Transcribed page contents:
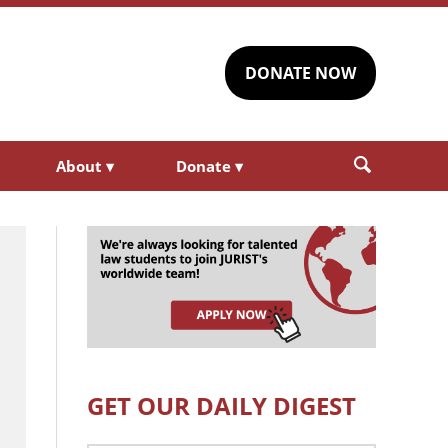
DONATE NOW
About
▾
Donate
▾
GET OUR DAILY DIGEST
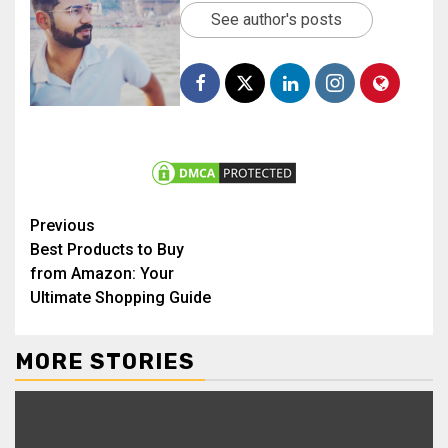
See author's posts
Previous
Best Products to Buy
from Amazon: Your
Ultimate Shopping Guide
MORE STORIES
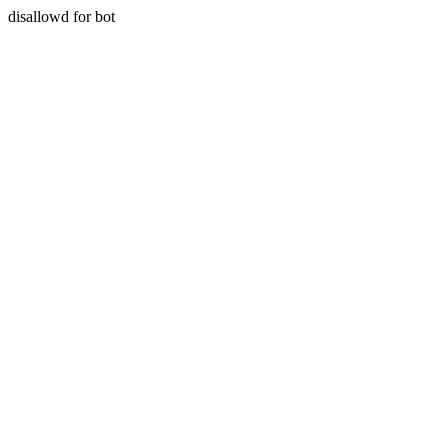
disallowd for bot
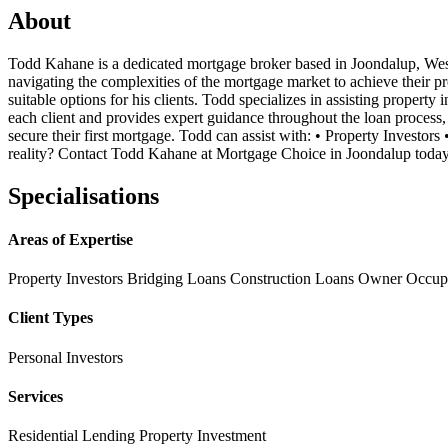
About
Todd Kahane is a dedicated mortgage broker based in Joondalup, Weste
navigating the complexities of the mortgage market to achieve their 
suitable options for his clients. Todd specializes in assisting proper
each client and provides expert guidance throughout the loan process,
secure their first mortgage. Todd can assist with: • Property Inves
reality? Contact Todd Kahane at Mortgage Choice in Joondalup today 
Specialisations
Areas of Expertise
Property Investors
Bridging Loans
Construction Loans
Owner Occup
Client Types
Personal Investors
Services
Residential Lending
Property Investment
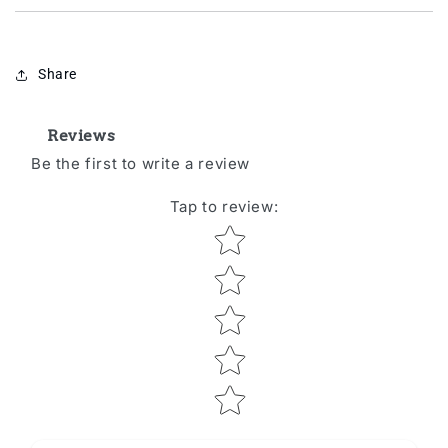
Share
Reviews
Be the first to write a review
Tap to review
:
Star rating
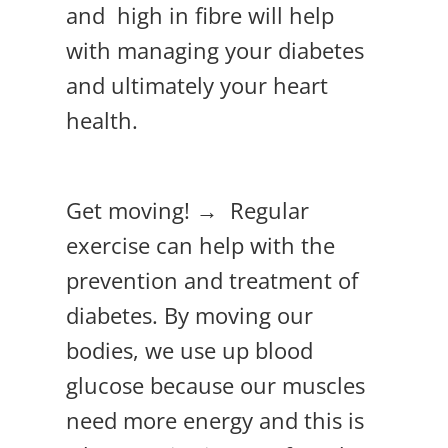
and high in fibre will help
with managing your diabetes
and ultimately your heart
health.
Get moving! → Regular
exercise can help with the
prevention and treatment of
diabetes. By moving our
bodies, we use up blood
glucose because our muscles
need more energy and this is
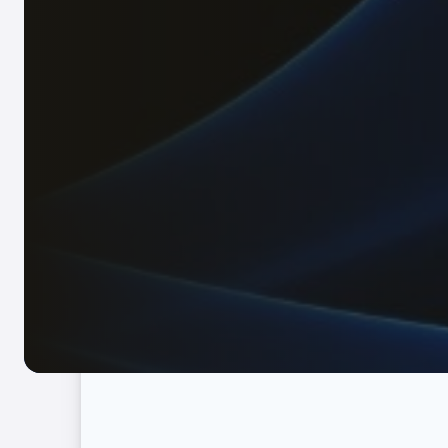
Full-service of legal, accounting, tax, recruit
Immigration
Complete visa and permit services for businesses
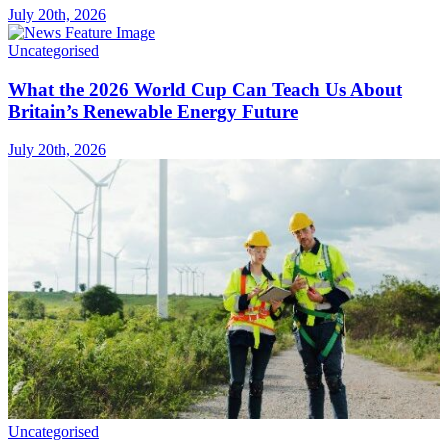
July 20th, 2026
Uncategorised
What the 2026 World Cup Can Teach Us About
Britain’s Renewable Energy Future
July 20th, 2026
Uncategorised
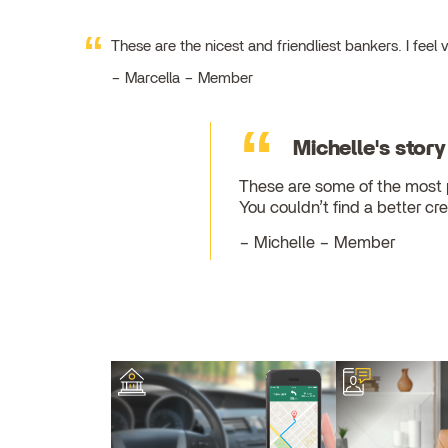
These are the nicest and friendliest bankers. I fe
Marcella – Member
Michelle's story
These are some of the most pr
You couldn’t find a better cre
Michelle – Member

Problem: Starting at the line that contains "Britain’s Renewable Energy Future", write out every line through the end of the entries above exactly, and omit the pictures.

Written solution:
Britain’s Renewable Energy Future
July 20th, 2026
Uncategorised
These are the nicest and friendliest bankers. I fe
Marcella – Member
Michelle's story
These are some of the most pr
You couldn’t find a better cre
Michelle – Member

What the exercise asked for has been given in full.